╭──

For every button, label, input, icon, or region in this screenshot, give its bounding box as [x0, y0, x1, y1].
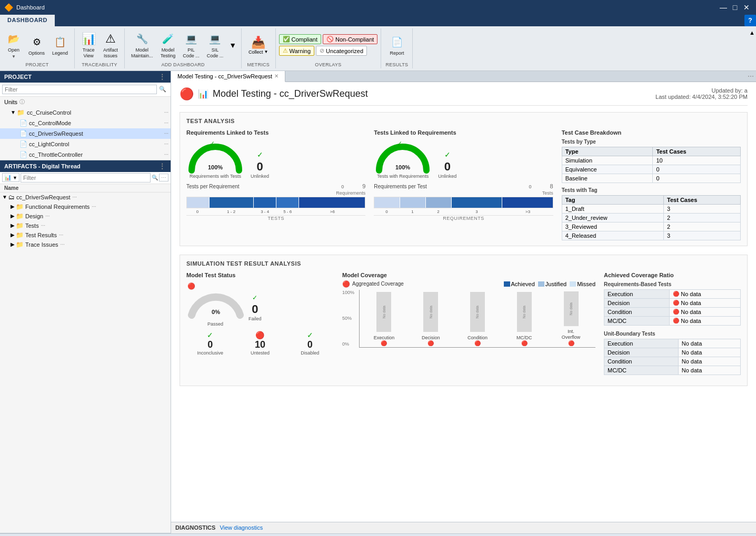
pil-code-button[interactable]: 💻 PILCode ...	[180, 29, 203, 61]
trace-view-button[interactable]: 📊 TraceView	[78, 29, 99, 61]
open-dropdown[interactable]: ▼	[12, 54, 16, 59]
test-results-expand-icon[interactable]: ▶	[11, 232, 15, 238]
dec-no-data-label: No data	[681, 300, 701, 306]
pil-code-icon: 💻	[184, 32, 198, 46]
compliant-button[interactable]: ✅ Compliant	[279, 34, 322, 44]
root-expand-icon[interactable]: ▼	[2, 194, 7, 200]
options-button[interactable]: ⚙ Options	[25, 33, 48, 58]
int-overflow-bar-label: Int.Overflow	[562, 329, 581, 340]
maximize-button[interactable]: □	[730, 2, 740, 13]
dashboard-title-row: 🔴 📊 Model Testing - cc_DriverSwRequest	[180, 87, 368, 101]
artifacts-sidebar-header[interactable]: ARTIFACTS - Digital Thread ⋮	[0, 160, 171, 172]
title-bar: 🔶 Dashboard — □ ✕	[0, 0, 756, 15]
project-filter-input[interactable]	[2, 85, 157, 94]
view-dropdown[interactable]: ▼	[13, 175, 17, 180]
mcdc-nodata-bar: No data	[502, 290, 546, 334]
root-more[interactable]: ···	[71, 194, 77, 200]
coverage-chart-area: 100% 50% 0%	[342, 290, 595, 358]
tree-item-more-2[interactable]: ···	[162, 130, 168, 136]
file-icon-1: 📄	[19, 119, 27, 127]
artifacts-more-icon[interactable]: ⋮	[158, 163, 166, 170]
artifacts-view-selector[interactable]: 📊 ▼	[2, 173, 19, 182]
unit-boundary-tests-title: Unit-Boundary Tests	[604, 331, 741, 337]
req-based-tests-table: Execution 🔴 No data Dec	[604, 289, 741, 326]
add-dashboard-group-label: ADD DASHBOARD	[161, 61, 204, 67]
tree-item-cc-throttle[interactable]: 📄 cc_ThrottleController ···	[0, 149, 171, 160]
collect-button[interactable]: 📥 Collect ▼	[245, 34, 272, 56]
artifacts-filter-icon[interactable]: 🔍	[152, 175, 158, 180]
tree-item-more-4[interactable]: ···	[162, 151, 168, 157]
more-dash-button[interactable]: ▼	[227, 39, 238, 51]
tab-close-icon[interactable]: ✕	[274, 73, 278, 79]
model-testing-button[interactable]: 🧪 ModelTesting	[157, 29, 179, 61]
ribbon-scroll-up[interactable]: ▲	[748, 28, 756, 68]
decision-bar-label: Decision	[422, 335, 440, 340]
artifact-item-functional[interactable]: ▶ 📁 Functional Requirements ···	[0, 202, 171, 211]
model-testing-tab[interactable]: Model Testing - cc_DriverSwRequest ✕	[171, 71, 285, 82]
tests-icon: 📁	[16, 222, 24, 229]
help-button[interactable]: ?	[744, 15, 756, 26]
cond-no-data-label: No data	[681, 309, 701, 315]
open-button[interactable]: 📂 Open ▼	[3, 29, 24, 61]
simulation-count: 10	[653, 156, 741, 165]
tree-item-cc-driver-sw-request[interactable]: 📄 cc_DriverSwRequest ···	[0, 128, 171, 139]
artifacts-filter-input[interactable]	[21, 173, 151, 183]
tree-item-more-0[interactable]: ···	[162, 109, 168, 115]
legend-button[interactable]: 📋 Legend	[49, 33, 71, 58]
tree-expand-icon[interactable]: ▼	[11, 109, 16, 115]
unit-boundary-tests-table: Execution No data Decision No data Condi…	[604, 339, 741, 375]
tests-more[interactable]: ···	[39, 223, 45, 228]
test-results-more[interactable]: ···	[57, 232, 63, 238]
close-button[interactable]: ✕	[741, 2, 752, 13]
project-more-icon[interactable]: ⋮	[158, 73, 166, 80]
tests-expand-icon[interactable]: ▶	[11, 223, 15, 228]
table-row: Decision 🔴 No data	[604, 298, 741, 307]
tree-item-cc-light-control[interactable]: 📄 cc_LightControl ···	[0, 139, 171, 149]
test-analysis-section: TEST ANALYSIS Requirements Linked to Tes…	[180, 112, 748, 246]
view-diagnostics-link[interactable]: View diagnostics	[220, 524, 263, 531]
content-area-more[interactable]: ⋯	[745, 72, 756, 81]
tree-item-cc-cruise-control[interactable]: ▼ 📁 cc_CruiseControl ···	[0, 107, 171, 118]
dec-req-label: Decision	[604, 298, 670, 307]
report-button[interactable]: 📄 Report	[386, 33, 407, 58]
tab-dashboard[interactable]: DASHBOARD	[0, 15, 55, 26]
artifact-item-trace-issues[interactable]: ▶ 📁 Trace Issues ···	[0, 240, 171, 249]
tree-item-cc-control-mode[interactable]: 📄 cc_ControlMode ···	[0, 118, 171, 128]
collect-dropdown-icon[interactable]: ▼	[264, 49, 268, 54]
cond-req-label: Condition	[604, 307, 670, 316]
table-row: 2_Under_review 2	[562, 213, 740, 222]
artifact-issues-button[interactable]: ⚠ ArtifactIssues	[100, 29, 121, 61]
tree-item-more-3[interactable]: ···	[162, 141, 168, 147]
table-row: MC/DC 🔴 No data	[604, 316, 741, 325]
artifact-item-design[interactable]: ▶ 📁 Design ···	[0, 211, 171, 221]
tree-item-more-1[interactable]: ···	[162, 120, 168, 126]
artifact-item-root[interactable]: ▼ 🗂 cc_DriverSwRequest ···	[0, 193, 171, 202]
non-compliant-button[interactable]: 🚫 Non-Compliant	[323, 34, 377, 44]
functional-expand-icon[interactable]: ▶	[11, 204, 15, 209]
design-expand-icon[interactable]: ▶	[11, 213, 15, 219]
cc-driver-sw-label: cc_DriverSwRequest	[29, 130, 162, 137]
trace-issues-expand-icon[interactable]: ▶	[11, 241, 15, 247]
trace-issues-more[interactable]: ···	[58, 241, 65, 247]
minimize-button[interactable]: —	[718, 2, 729, 13]
non-compliant-icon: 🚫	[326, 36, 334, 43]
project-buttons: 📂 Open ▼ ⚙ Options 📋 Legend	[3, 29, 71, 61]
inconclusive-icon: ✓	[186, 331, 234, 339]
rpt-bar-0	[374, 197, 400, 208]
functional-more[interactable]: ···	[89, 204, 96, 209]
tests-unlinked-num: 0	[438, 160, 456, 174]
sim-analysis-section: SIMULATION TEST RESULT ANALYSIS Model Te…	[180, 255, 748, 386]
model-test-status-title: Model Test Status	[186, 272, 334, 278]
traceability-buttons: 📊 TraceView ⚠ ArtifactIssues	[78, 29, 121, 61]
traceability-group-label: TRACEABILITY	[82, 61, 117, 67]
warning-button[interactable]: ⚠ Warning	[279, 46, 315, 56]
sil-code-button[interactable]: 💻 SILCode ...	[204, 29, 227, 61]
artifact-item-tests[interactable]: ▶ 📁 Tests ···	[0, 221, 171, 230]
model-maintain-button[interactable]: 🔧 ModelMaintain...	[128, 29, 156, 61]
uncategorized-button[interactable]: ⊘ Uncategorized	[316, 46, 367, 56]
artifacts-options-icon[interactable]: ⋯	[159, 174, 168, 181]
design-more[interactable]: ···	[43, 213, 49, 219]
project-sidebar-header[interactable]: PROJECT ⋮	[0, 71, 171, 83]
diagnostics-label: DIAGNOSTICS	[175, 524, 215, 531]
artifact-item-test-results[interactable]: ▶ 📁 Test Results ···	[0, 230, 171, 240]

╰──

Give back all entries exactly. No pictures belong in the copy.

> TASK ANSWER
For every button, label, input, icon, or region in this screenshot, give its bounding box as [x0, y0, x1, y1].
pil-code-button[interactable]: 💻 PILCode ...	[180, 29, 203, 61]
trace-view-button[interactable]: 📊 TraceView	[78, 29, 99, 61]
open-dropdown[interactable]: ▼	[12, 54, 16, 59]
test-results-expand-icon[interactable]: ▶	[11, 232, 15, 238]
dec-no-data-label: No data	[681, 300, 701, 306]
pil-code-icon: 💻	[184, 32, 198, 46]
compliant-button[interactable]: ✅ Compliant	[279, 34, 322, 44]
root-expand-icon[interactable]: ▼	[2, 194, 7, 200]
options-button[interactable]: ⚙ Options	[25, 33, 48, 58]
int-overflow-bar-label: Int.Overflow	[562, 329, 581, 340]
maximize-button[interactable]: □	[730, 2, 740, 13]
dashboard-title-row: 🔴 📊 Model Testing - cc_DriverSwRequest	[180, 87, 368, 101]
artifacts-sidebar-header[interactable]: ARTIFACTS - Digital Thread ⋮	[0, 160, 171, 172]
title-bar: 🔶 Dashboard — □ ✕	[0, 0, 756, 15]
project-filter-input[interactable]	[2, 85, 157, 94]
view-dropdown[interactable]: ▼	[13, 175, 17, 180]
mcdc-nodata-bar: No data	[502, 290, 546, 334]
root-more[interactable]: ···	[71, 194, 77, 200]
coverage-chart-area: 100% 50% 0%	[342, 290, 595, 358]
tree-item-more-2[interactable]: ···	[162, 130, 168, 136]
file-icon-1: 📄	[19, 119, 27, 127]
artifacts-more-icon[interactable]: ⋮	[158, 163, 166, 170]
artifacts-view-selector[interactable]: 📊 ▼	[2, 173, 19, 182]
unit-boundary-tests-title: Unit-Boundary Tests	[604, 331, 741, 337]
req-based-tests-table: Execution 🔴 No data Dec	[604, 289, 741, 326]
add-dashboard-group-label: ADD DASHBOARD	[161, 61, 204, 67]
tree-item-cc-throttle[interactable]: 📄 cc_ThrottleController ···	[0, 149, 171, 160]
collect-button[interactable]: 📥 Collect ▼	[245, 34, 272, 56]
artifacts-filter-icon[interactable]: 🔍	[152, 175, 158, 180]
tree-item-more-4[interactable]: ···	[162, 151, 168, 157]
more-dash-button[interactable]: ▼	[227, 39, 238, 51]
tab-close-icon[interactable]: ✕	[274, 73, 278, 79]
model-testing-button[interactable]: 🧪 ModelTesting	[157, 29, 179, 61]
ribbon-scroll-up[interactable]: ▲	[748, 28, 756, 68]
decision-bar-label: Decision	[422, 335, 440, 340]
artifact-item-functional[interactable]: ▶ 📁 Functional Requirements ···	[0, 202, 171, 211]
model-testing-tab[interactable]: Model Testing - cc_DriverSwRequest ✕	[171, 71, 285, 82]
tests-icon: 📁	[16, 222, 24, 229]
help-button[interactable]: ?	[744, 15, 756, 26]
cond-no-data-label: No data	[681, 309, 701, 315]
open-button[interactable]: 📂 Open ▼	[3, 29, 24, 61]
simulation-count: 10	[653, 156, 741, 165]
tree-item-cc-driver-sw-request[interactable]: 📄 cc_DriverSwRequest ···	[0, 128, 171, 139]
artifacts-filter-input[interactable]	[21, 173, 151, 183]
tree-item-more-0[interactable]: ···	[162, 109, 168, 115]
legend-button[interactable]: 📋 Legend	[49, 33, 71, 58]
tree-expand-icon[interactable]: ▼	[11, 109, 16, 115]
unit-boundary-tests-table: Execution No data Decision No data Condi…	[604, 339, 741, 375]
tests-more[interactable]: ···	[39, 223, 45, 228]
test-results-more[interactable]: ···	[57, 232, 63, 238]
close-button[interactable]: ✕	[741, 2, 752, 13]
project-more-icon[interactable]: ⋮	[158, 73, 166, 80]
tests-expand-icon[interactable]: ▶	[11, 223, 15, 228]
table-row: Decision 🔴 No data	[604, 298, 741, 307]
tree-item-cc-light-control[interactable]: 📄 cc_LightControl ···	[0, 139, 171, 149]
test-analysis-section: TEST ANALYSIS Requirements Linked to Tes…	[180, 112, 748, 246]
view-diagnostics-link[interactable]: View diagnostics	[220, 524, 263, 531]
content-area-more[interactable]: ⋯	[745, 72, 756, 81]
tree-item-cc-cruise-control[interactable]: ▼ 📁 cc_CruiseControl ···	[0, 107, 171, 118]
dec-req-label: Decision	[604, 298, 670, 307]
report-button[interactable]: 📄 Report	[386, 33, 407, 58]
tab-dashboard[interactable]: DASHBOARD	[0, 15, 55, 26]
artifact-item-trace-issues[interactable]: ▶ 📁 Trace Issues ···	[0, 240, 171, 249]
tree-item-cc-control-mode[interactable]: 📄 cc_ControlMode ···	[0, 118, 171, 128]
collect-dropdown-icon[interactable]: ▼	[264, 49, 268, 54]
cond-req-label: Condition	[604, 307, 670, 316]
table-row: 2_Under_review 2	[562, 213, 740, 222]
artifact-issues-button[interactable]: ⚠ ArtifactIssues	[100, 29, 121, 61]
tree-item-more-3[interactable]: ···	[162, 141, 168, 147]
table-row: MC/DC 🔴 No data	[604, 316, 741, 325]
artifact-item-design[interactable]: ▶ 📁 Design ···	[0, 211, 171, 221]
tree-item-more-1[interactable]: ···	[162, 120, 168, 126]
artifact-item-root[interactable]: ▼ 🗂 cc_DriverSwRequest ···	[0, 193, 171, 202]
non-compliant-button[interactable]: 🚫 Non-Compliant	[323, 34, 377, 44]
functional-expand-icon[interactable]: ▶	[11, 204, 15, 209]
design-expand-icon[interactable]: ▶	[11, 213, 15, 219]
cc-driver-sw-label: cc_DriverSwRequest	[29, 130, 162, 137]
trace-issues-expand-icon[interactable]: ▶	[11, 241, 15, 247]
trace-issues-more[interactable]: ···	[58, 241, 65, 247]
minimize-button[interactable]: —	[718, 2, 729, 13]
non-compliant-icon: 🚫	[326, 36, 334, 43]
project-buttons: 📂 Open ▼ ⚙ Options 📋 Legend	[3, 29, 71, 61]
inconclusive-icon: ✓	[186, 331, 234, 339]
rpt-bar-0	[374, 197, 400, 208]
functional-more[interactable]: ···	[89, 204, 96, 209]
tests-unlinked-num: 0	[438, 160, 456, 174]
sim-analysis-section: SIMULATION TEST RESULT ANALYSIS Model Te…	[180, 255, 748, 386]
model-test-status-title: Model Test Status	[186, 272, 334, 278]
traceability-buttons: 📊 TraceView ⚠ ArtifactIssues	[78, 29, 121, 61]
traceability-group-label: TRACEABILITY	[82, 61, 117, 67]
warning-button[interactable]: ⚠ Warning	[279, 46, 315, 56]
sil-code-button[interactable]: 💻 SILCode ...	[204, 29, 227, 61]
artifact-item-tests[interactable]: ▶ 📁 Tests ···	[0, 221, 171, 230]
model-maintain-button[interactable]: 🔧 ModelMaintain...	[128, 29, 156, 61]
uncategorized-button[interactable]: ⊘ Uncategorized	[316, 46, 367, 56]
artifacts-options-icon[interactable]: ⋯	[159, 174, 168, 181]
design-more[interactable]: ···	[43, 213, 49, 219]
project-sidebar-header[interactable]: PROJECT ⋮	[0, 71, 171, 83]
diagnostics-label: DIAGNOSTICS	[175, 524, 215, 531]
artifact-item-test-results[interactable]: ▶ 📁 Test Results ···	[0, 230, 171, 240]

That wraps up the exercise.